Eve pulls out another Librarian-level plan and plants an artefact on Jenkins - one that should hold his suicide vest in place. They all return to the Library, apparently victorious

Monday, January 29, 2018

The Librarians, Season 4, Episode 10: And Some Guy Named Jeff



The Librarians have an issue with sabre tooth tigers which they have to deal with with the help of… Jeff

He looks like Jenkins in the mirror but we see a much younger man. Yes, it’s a body swap episode. And fake Jenkins - or Jeff - is much less skilled and knowledgeable that Jenkins. And he is definitely not qualified enough or awesome enough to be Jenkins.

Oh - Easter Egg, are those the Game of Thrones house banners?

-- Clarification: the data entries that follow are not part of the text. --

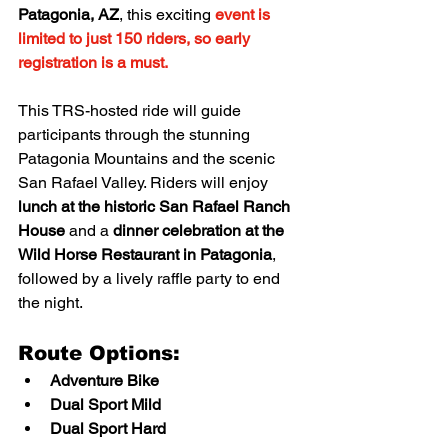
Patagonia, AZ
, this exciting 
event is 
limited to just 150 riders, so early 
registration is a must.
This TRS-hosted ride will guide 
participants through the stunning 
Patagonia Mountains and the scenic 
San Rafael Valley. Riders will enjoy 
lunch at the historic San Rafael Ranch 
House
 and a 
dinner celebration at the 
Wild Horse Restaurant in Patagonia
, 
followed by a lively raffle party to end 
the night.
Route Options:
Adventure Bike
Dual Sport Mild
Dual Sport Hard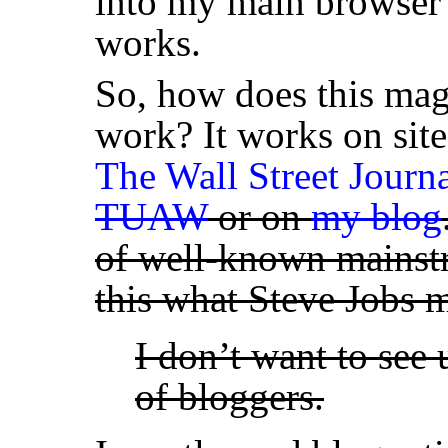
into my main browser 
works.
So, how does this mag
work? It works on site
The Wall Street Journ
TUAW
or on
my blog
of well-known mainstr
this what Steve Jobs
I don’t want to see 
of bloggers.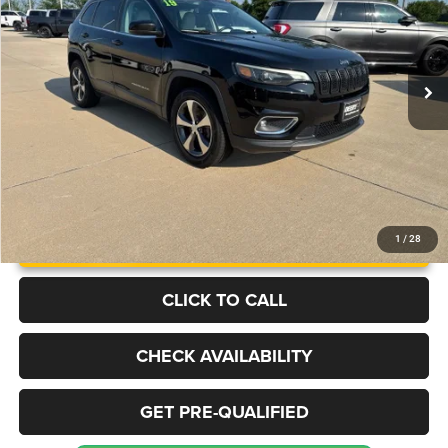
VIN:
1C4PJMDXXKD367641
Stock:
S1091
Model:
KLJP74
$12,998
132,645 mi
Ext.
Int.
BEST PRICE
More
UNLOCK INSTANT PRICE
1
/
28
CLICK TO CALL
CHECK AVAILABILITY
GET PRE-QUALIFIED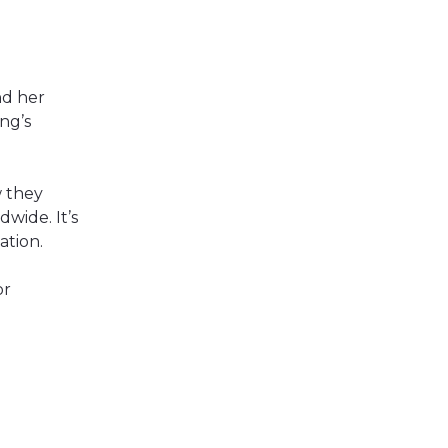
nd her
ng’s
w they
dwide. It’s
ation.
or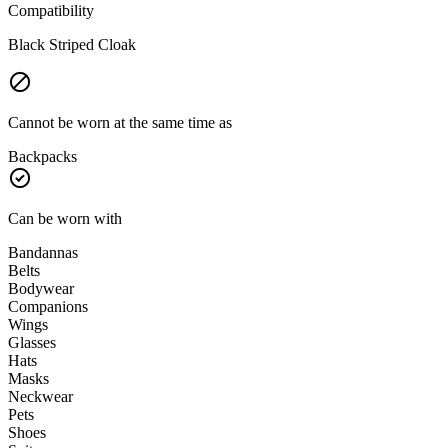
Compatibility
Black Striped Cloak
Cannot be worn at the same time as
Backpacks
Can be worn with
Bandannas
Belts
Bodywear
Companions
Wings
Glasses
Hats
Masks
Neckwear
Pets
Shoes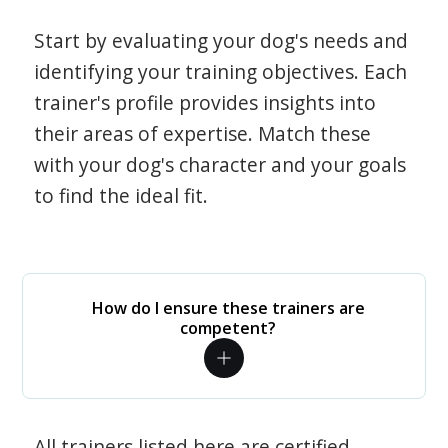
Start by evaluating your dog's needs and
identifying your training objectives. Each
trainer's profile provides insights into
their areas of expertise. Match these
with your dog's character and your goals
to find the ideal fit.
How do I ensure these trainers are
competent?
All trainers listed here are certified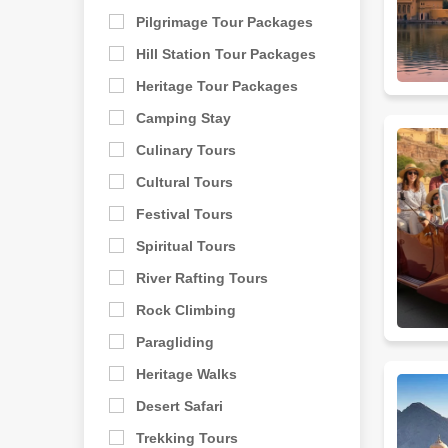
Pilgrimage Tour Packages
Hill Station Tour Packages
Heritage Tour Packages
Camping Stay
Culinary Tours
Cultural Tours
Festival Tours
Spiritual Tours
River Rafting Tours
Rock Climbing
Paragliding
Heritage Walks
Desert Safari
Trekking Tours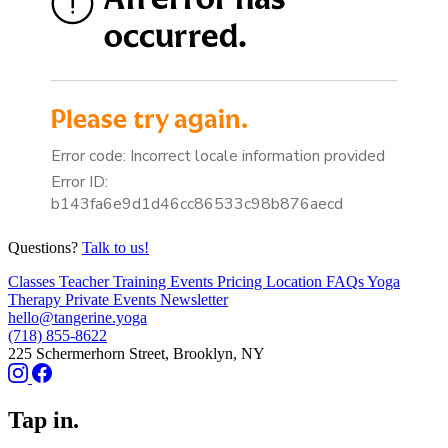
Questions?
Talk to us!
Classes
Teacher Training
Events
Pricing
Location
FAQs
Yoga
Therapy
Private Events
Newsletter
hello@tangerine.yoga
(718) 855-8622
225 Schermerhorn Street, Brooklyn, NY
Tap in.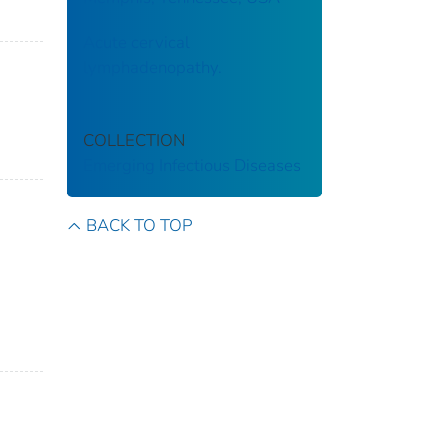
Acute cervical
lymphadenopathy.
COLLECTION
Emerging Infectious Diseases
BACK TO TOP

Baratheon and Greyjoy it seems

Jenkins is clearly in Jeff’s body - which means dealing with frustrations like Jeff’s mother and her vast horde of cats and his three friends, all of which are somewhat bemused by a rather obviously bemused Jenkins. He tries to get back in the Library but Jeff manages to do enough to distract the team so they don’t let him in

This leaves Jenkins to convince Jeff’s friends to help him. There’s some things going for this since it seems that Jeff was completely obsessed with the Librarians and had full dossiers on all the Librarians including Jenkins - so much so they’d turned them into RPG characters

It’s still a stretch that everyone decides to believe Jenkins - and the whole idea that the fact they play DND makes them more likely to believe this is both dubious and a weird misreading of their audience. Seriously, you’re a show about magical artefacts with an arthurian knight, us DnD players (well, I’m more a WoD but I have a players guide and monster manual) are not going to be vanishingly rare among your audience

Still while we do have a lot of tropes with them, we also have them being generally genuinely likeable, intelligent and making a good case for being outsiders WITHOUT falling heavily on the “woe to the geeky” (because “woe geeky” hasn’t been that on point for some time) with some nice looks at Jenkin’s own past

He learns that Jeff had a very bad magical book so he needs to get in the Library back door. Surprisingly the back door doesn’t require magical, say, aura reading or quizzes, but instead a series of puzzles which Jenkins, the man who actually has been in the Library longer than anyone else in history, cannot actually solve. Instead they’re solved by his new friends. And I totally get that the story is to show these folks are kind of awesome, but it seems weird that the emergency entrance to the Library is not actually accessible by Library people but is by random DnD players. This security system needs addressing.

Monday, January 22, 2018

The Librarians, Season 4, Episode 9: A Town Called Feud




This week we have American civil war re-enactors and a pesky case of haunting.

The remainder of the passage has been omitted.